Unlocking the blockchain – An introduction to bitcoin and distributed ledger technology

While not many vendors in South Africa accepts cryptocurrency as a valid payment method, Bitcoin has started taking over the entire world. Bitcoin is an innovative payment network and a new kind of money. Invented by an unknown programmer, or a group of programmers, under the name Satoshi Nakamoto. Published in 2008, and was released as open-source software in 2009.

And although the Rand continuous to weaken, Bitcoin and cryptocurrency is growing fast, with currency values climbing in 2017. Bitcoin enjoyed an increase in price of 63% during the last month and trade volumes almost ten folded on our local exchanges.

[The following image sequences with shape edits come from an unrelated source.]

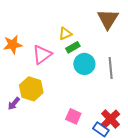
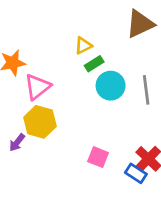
brown triangle: (108, 19) -> (140, 24), turned 35
pink triangle: (42, 54) -> (37, 87), moved

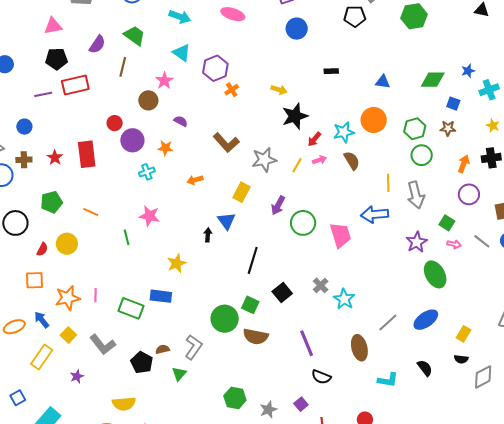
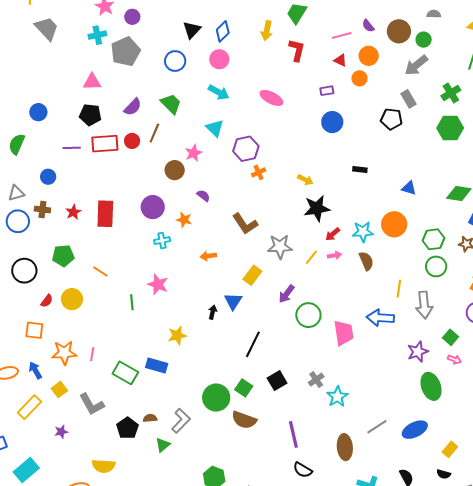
red circle: (115, 123) -> (132, 141), moved

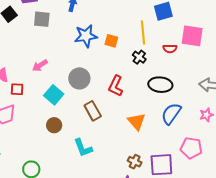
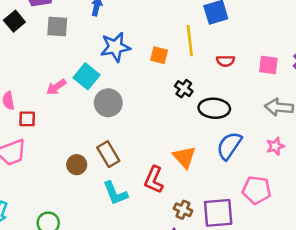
pink square: (192, 36) -> (268, 65), moved, size x0.7
orange square: (111, 41) -> (159, 55), moved
black cross: (139, 57) -> (184, 89), moved
red L-shape: (116, 86) -> (154, 180), moved
cyan square: (54, 95) -> (87, 76), moved
brown rectangle: (93, 111) -> (108, 154), moved

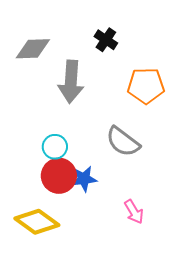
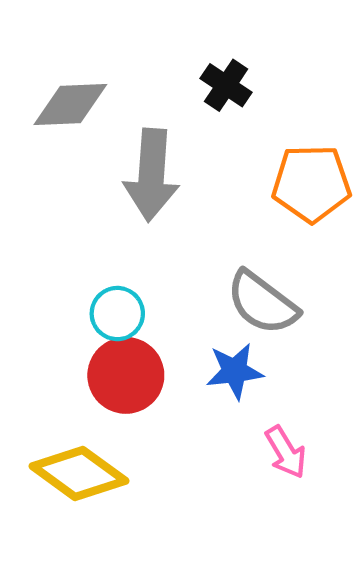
blue star: (84, 179) -> (235, 371), moved

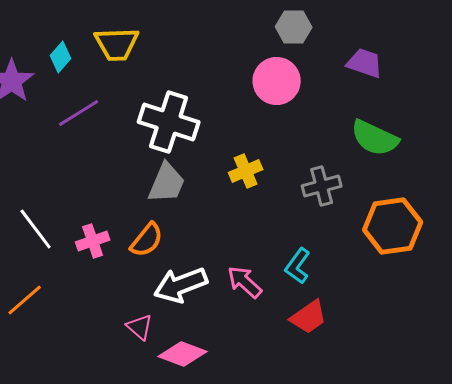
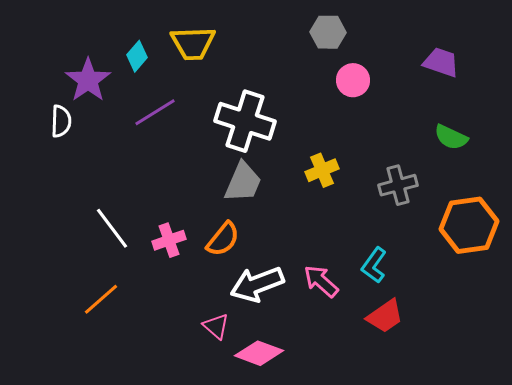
gray hexagon: (294, 27) -> (328, 32), moved
pink circle: (277, 81) -> (353, 80), size x0.7
green semicircle: (375, 138) -> (451, 137), size x0.7

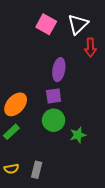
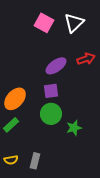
red arrow: (90, 47) -> (86, 59), moved, turned -108
purple ellipse: (59, 70) -> (56, 66), turned 45

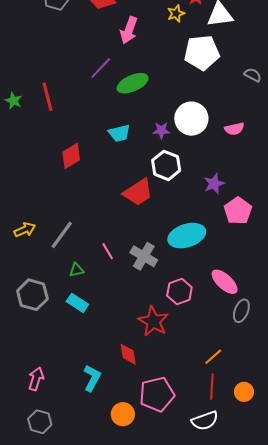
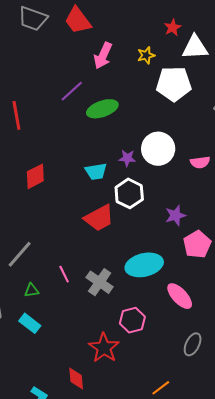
yellow star: (176, 13) -> (146, 55), moved
cyan trapezoid: (119, 133) -> (96, 171), moved
pink ellipse: (225, 282) -> (180, 296), moved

In light of this, Sabinet hosted the annual Organisation of South African Law Libraries (OSALL) breakfast workshop in Centurion that focused on this very topical matter and the impact thereof.

Norton Rose Fulbright’ Kerri Crawford and Rakhee Bhikha, based in Johannesburg, shared mind-boggling insights with law librarians and other professionals from the legal industry.

One might be familiar with cryptocurrencies, digital currencies or virtual currencies, but they all mean the same thing. Bitcoins hold many benefits in which they are readily available and the cost of transactions are very low. None of these however are linked to a bank or country.

Bitcoins are preferred by many online patrons, because of its real-time processing, easy accessible and most likely the anonymity factor to it. These days, you can purchase almost anything using bitcoins form coffee to houses, and you can use it in any country.

But the real question everyone is asking is how can something so anonymous and acquired so easily over the internet be legal? Every day we hear about how people are using their hard-earned Rands and buying bitcoins – whether it is for an investment or the thrill of buying internet currency and watching it grow by the day, sometimes even doubling overnight. Fact is Bitcoins are changing the financial industry the same way web changed the publishing industry.

Bitcoins are ‘mined’, using computing power in a distributed network. This network also processes transactions made with the virtual currency, effectively making bitcoin its own payment network.

Only 21 million bitcoins can ever be created by miners. However, these coins can be divided into smaller parts (the smallest divisible amount is one hundred millionth of a bitcoin and is called a ‘Satoshi’, after the founder of bitcoin).